Written by Ash Ripley | Jan 6, 2025 2:00:00 PM

I’ve worked for people who thought leadership was about standing at the front of the room and being the loudest voice. People who believed that if someone didn’t fall in line, it was because they were lazy, disrespectful, or “not a good fit for the culture.”

They didn’t see any of it as a reflection of their leadership.
Because in their mind, they weren’t the variable.
They were the constant. The standard. The boss. 

Here’s the truth. 

If you think your team is difficult, but you’ve never take time to learn wat matters to them, what motivates them, what stresses them out, what they actually need from you, then they’re not the problem.

You are. 

I’ve seen it more than once. A new program gets introduced. A new role is added. The person in charge resists it from day one. Not because it’s a bad idea, but because it wasn’t their idea.
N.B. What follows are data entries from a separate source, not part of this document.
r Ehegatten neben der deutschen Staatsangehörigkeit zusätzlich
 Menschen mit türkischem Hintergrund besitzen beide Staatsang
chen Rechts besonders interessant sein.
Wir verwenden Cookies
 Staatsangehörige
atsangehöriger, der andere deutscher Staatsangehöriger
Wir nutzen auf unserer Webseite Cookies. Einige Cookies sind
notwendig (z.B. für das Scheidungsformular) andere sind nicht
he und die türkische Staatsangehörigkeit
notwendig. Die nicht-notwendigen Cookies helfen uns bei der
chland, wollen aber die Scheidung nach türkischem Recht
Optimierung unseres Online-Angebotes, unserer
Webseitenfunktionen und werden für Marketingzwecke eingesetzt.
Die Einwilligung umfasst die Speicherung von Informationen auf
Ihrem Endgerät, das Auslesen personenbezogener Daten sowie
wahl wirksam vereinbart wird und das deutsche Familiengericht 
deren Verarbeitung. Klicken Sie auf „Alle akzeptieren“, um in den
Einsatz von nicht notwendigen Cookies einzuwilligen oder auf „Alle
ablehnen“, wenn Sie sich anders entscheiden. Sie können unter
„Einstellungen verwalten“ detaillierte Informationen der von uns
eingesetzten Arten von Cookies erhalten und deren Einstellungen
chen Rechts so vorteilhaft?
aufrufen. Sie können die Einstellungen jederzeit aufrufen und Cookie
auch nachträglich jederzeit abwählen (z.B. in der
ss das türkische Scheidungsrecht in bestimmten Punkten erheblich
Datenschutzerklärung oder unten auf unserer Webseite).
They don’t want to learn what it does, why it’s needed, or how it fits into the bigger picture. And when the person in that role doesn’t thrive immediately, because, surprise, they’re getting zero support, the response is, “See? Told you it wouldn’t work.”

That’s not leadership. That’s sabotage with a name badge.
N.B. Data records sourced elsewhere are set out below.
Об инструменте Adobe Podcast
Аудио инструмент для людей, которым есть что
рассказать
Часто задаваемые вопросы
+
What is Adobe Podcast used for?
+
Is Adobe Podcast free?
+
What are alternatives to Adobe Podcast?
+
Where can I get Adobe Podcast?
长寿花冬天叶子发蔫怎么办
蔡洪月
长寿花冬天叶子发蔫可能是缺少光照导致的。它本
But here’s the kicker. Those people? When they finally get a leader who gets it, someone who pays attention, listens without judgement, and adapts their approach, they become unstoppable. 

The “difficult” ones are often the most loyal, the most effective, and the most creative members of the team once they feel seen and trusted. But they don’t respond to positional authority. They respond to earned respect. 
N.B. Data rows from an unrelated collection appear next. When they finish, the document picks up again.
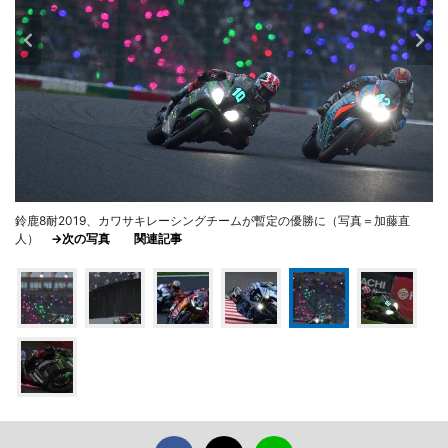
鈴鹿8耐2019、カワサキレーシングチームが暫定の優勝に（写真＝加藤直
人）
→次の写真
関連記事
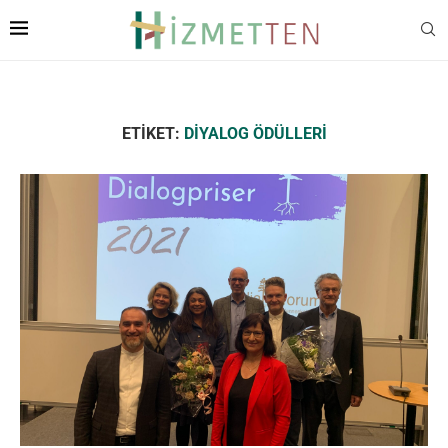
ETIKET:
DIYALOG ÖDÜLLERI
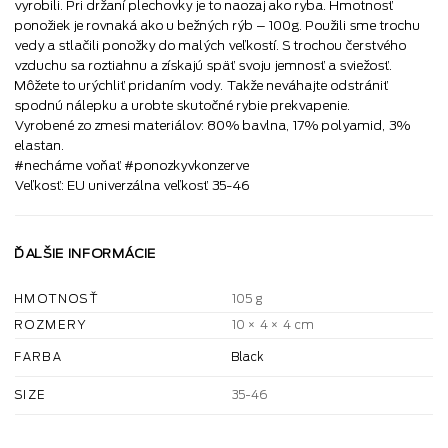
vyrobili. Pri držaní plechovky je to naozaj ako ryba. Hmotnosť
ponožiek je rovnaká ako u bežných rýb – 100g. Použili sme trochu
vedy a stlačili ponožky do malých veľkostí. S trochou čerstvého
vzduchu sa roztiahnu a získajú späť svoju jemnosť a sviežosť.
Môžete to urýchliť pridaním vody. Takže neváhajte odstrániť
spodnú nálepku a urobte skutočné rybie prekvapenie.
Vyrobené zo zmesi materiálov: 80% bavlna, 17% polyamid, 3%
elastan.
#necháme voňať #ponozkyvkonzerve
Veľkosť: EU univerzálna veľkosť 35-46
ĎALŠIE INFORMÁCIE
HMOTNOSŤ
105 g
ROZMERY
10 × 4 × 4 cm
Black
FARBA
35-46
SIZE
If your go-to move is to write people off because they don’t immediately jump when you say jump, you’re not leading. You’re just managing compliance and calling it culture. Leadership is not a personality contest. It’s a relationship. And relationships take work. So the next time you catch yourself muttering that your team is difficult, stop and ask:

Have I actually tried to understand them?

Have I given them the support I expect them to give me?

Have I adjusted my style to match the needs of the people I’m supposed to be guiding?

If the answer is no, then you haven’t led them yet. 

You’ve just been standing near them while stuff happens.